* Aim of the exercise *
Below are some records: retype them all exactly, but not the pictures.

* Data excerpts *

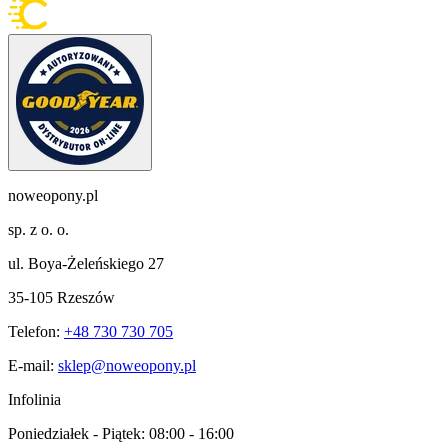
noweopony.pl
sp. z o. o.
ul. Boya-Żeleńskiego 27
35-105 Rzeszów
Telefon:
+48 730 730 705
E-mail:
sklep@noweopony.pl
Infolinia
Poniedziałek - Piątek:
08:00 - 16:00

* Response to the exercise *
noweopony.pl
sp. z o. o.
ul. Boya-Żeleńskiego 27
35-105 Rzeszów
Telefon:
+48 730 730 705
E-mail:
sklep@noweopony.pl
Infolinia
Poniedziałek - Piątek:
08:00 - 16:00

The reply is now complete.